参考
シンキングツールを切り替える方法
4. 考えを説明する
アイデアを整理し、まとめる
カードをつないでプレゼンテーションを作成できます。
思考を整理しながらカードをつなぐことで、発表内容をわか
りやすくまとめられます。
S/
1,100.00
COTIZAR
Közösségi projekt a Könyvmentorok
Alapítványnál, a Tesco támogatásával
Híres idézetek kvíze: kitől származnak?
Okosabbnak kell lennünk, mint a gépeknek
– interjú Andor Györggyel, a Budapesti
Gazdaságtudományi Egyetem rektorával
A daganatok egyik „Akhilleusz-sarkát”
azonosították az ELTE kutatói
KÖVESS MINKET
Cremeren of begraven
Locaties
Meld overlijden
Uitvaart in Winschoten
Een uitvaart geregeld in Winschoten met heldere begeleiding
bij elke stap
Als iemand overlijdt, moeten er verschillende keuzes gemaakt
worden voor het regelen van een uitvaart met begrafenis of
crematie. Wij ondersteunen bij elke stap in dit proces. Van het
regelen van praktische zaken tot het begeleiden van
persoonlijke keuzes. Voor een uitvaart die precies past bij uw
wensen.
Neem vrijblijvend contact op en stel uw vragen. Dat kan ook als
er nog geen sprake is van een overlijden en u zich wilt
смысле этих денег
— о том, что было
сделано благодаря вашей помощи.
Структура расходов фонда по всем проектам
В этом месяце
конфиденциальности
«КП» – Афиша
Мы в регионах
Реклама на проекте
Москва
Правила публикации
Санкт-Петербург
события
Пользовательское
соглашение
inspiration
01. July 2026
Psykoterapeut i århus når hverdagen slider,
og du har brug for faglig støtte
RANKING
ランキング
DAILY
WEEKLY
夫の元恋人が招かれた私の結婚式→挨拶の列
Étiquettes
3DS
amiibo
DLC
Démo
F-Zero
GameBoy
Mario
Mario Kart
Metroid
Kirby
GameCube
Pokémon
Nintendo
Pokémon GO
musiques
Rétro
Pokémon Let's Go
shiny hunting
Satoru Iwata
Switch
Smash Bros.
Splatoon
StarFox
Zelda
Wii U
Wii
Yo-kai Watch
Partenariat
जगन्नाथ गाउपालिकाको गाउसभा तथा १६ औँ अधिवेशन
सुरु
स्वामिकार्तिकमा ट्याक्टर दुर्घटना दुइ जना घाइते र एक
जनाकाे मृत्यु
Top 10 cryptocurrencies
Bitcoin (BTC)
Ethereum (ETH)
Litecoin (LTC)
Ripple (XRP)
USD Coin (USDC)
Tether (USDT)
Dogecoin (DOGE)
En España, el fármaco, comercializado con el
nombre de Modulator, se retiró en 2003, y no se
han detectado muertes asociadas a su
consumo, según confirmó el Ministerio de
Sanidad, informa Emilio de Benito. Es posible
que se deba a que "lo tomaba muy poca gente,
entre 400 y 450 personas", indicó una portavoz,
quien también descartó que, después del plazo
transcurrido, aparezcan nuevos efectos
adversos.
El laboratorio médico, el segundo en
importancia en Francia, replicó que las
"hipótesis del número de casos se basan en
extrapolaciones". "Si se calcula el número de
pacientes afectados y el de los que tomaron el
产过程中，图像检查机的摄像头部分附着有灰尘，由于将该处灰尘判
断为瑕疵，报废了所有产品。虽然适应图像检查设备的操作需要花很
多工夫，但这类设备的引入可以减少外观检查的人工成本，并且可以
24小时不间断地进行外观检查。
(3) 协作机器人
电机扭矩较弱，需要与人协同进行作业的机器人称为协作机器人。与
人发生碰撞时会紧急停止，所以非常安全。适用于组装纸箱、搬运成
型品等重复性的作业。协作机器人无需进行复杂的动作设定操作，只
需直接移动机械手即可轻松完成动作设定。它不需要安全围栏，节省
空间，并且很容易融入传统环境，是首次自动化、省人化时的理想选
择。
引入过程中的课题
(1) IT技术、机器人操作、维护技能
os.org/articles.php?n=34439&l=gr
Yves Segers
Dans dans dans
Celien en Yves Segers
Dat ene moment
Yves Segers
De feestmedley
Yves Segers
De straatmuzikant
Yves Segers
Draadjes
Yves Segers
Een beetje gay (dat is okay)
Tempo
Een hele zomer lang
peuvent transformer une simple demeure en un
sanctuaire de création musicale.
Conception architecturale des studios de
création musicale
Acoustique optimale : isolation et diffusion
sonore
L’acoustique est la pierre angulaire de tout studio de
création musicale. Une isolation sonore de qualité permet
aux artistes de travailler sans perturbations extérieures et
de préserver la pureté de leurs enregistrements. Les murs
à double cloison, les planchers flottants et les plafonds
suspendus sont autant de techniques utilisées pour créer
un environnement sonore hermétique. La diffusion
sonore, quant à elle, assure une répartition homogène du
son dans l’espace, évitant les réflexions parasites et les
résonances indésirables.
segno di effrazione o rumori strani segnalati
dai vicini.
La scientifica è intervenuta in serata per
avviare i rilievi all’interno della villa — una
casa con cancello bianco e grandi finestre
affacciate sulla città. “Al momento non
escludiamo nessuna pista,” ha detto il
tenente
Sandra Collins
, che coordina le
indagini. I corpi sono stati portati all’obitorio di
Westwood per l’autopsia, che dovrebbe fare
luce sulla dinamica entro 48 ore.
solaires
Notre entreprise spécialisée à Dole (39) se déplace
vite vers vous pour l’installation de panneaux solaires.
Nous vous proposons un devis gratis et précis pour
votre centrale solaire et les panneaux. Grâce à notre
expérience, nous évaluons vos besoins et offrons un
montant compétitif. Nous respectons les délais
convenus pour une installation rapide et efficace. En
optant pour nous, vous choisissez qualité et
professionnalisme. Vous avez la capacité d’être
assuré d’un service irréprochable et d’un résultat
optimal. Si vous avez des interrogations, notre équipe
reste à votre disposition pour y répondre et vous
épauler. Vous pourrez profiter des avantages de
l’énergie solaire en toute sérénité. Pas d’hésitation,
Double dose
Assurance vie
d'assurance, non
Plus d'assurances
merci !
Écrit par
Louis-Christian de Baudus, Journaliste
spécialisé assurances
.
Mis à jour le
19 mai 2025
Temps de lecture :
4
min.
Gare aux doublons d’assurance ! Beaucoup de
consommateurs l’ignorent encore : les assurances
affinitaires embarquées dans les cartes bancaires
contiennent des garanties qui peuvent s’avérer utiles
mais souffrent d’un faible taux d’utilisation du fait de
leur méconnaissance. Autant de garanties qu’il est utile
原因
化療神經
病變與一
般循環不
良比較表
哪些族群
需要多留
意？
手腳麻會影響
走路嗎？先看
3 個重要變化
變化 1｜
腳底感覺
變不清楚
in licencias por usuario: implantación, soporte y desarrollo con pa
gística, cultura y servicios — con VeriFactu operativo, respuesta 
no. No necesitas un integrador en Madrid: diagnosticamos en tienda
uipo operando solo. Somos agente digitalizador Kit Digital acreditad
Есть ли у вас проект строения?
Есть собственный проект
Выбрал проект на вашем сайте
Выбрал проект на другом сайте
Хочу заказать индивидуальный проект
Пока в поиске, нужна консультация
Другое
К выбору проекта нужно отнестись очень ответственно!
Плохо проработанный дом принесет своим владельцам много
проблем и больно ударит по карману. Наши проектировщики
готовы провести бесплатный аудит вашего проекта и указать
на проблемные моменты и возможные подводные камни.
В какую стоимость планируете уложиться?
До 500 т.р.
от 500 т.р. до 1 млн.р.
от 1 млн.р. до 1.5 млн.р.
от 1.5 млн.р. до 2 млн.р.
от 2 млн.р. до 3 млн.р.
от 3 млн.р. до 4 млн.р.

§ **WHAT IS EXPECTED**: Lines of the material in which the word "elke" occurs are to be copied out.

§ **RESULT OF THE TASK**:
bij elke stap
crematie. Wij ondersteunen bij elke stap in dit proces. Van het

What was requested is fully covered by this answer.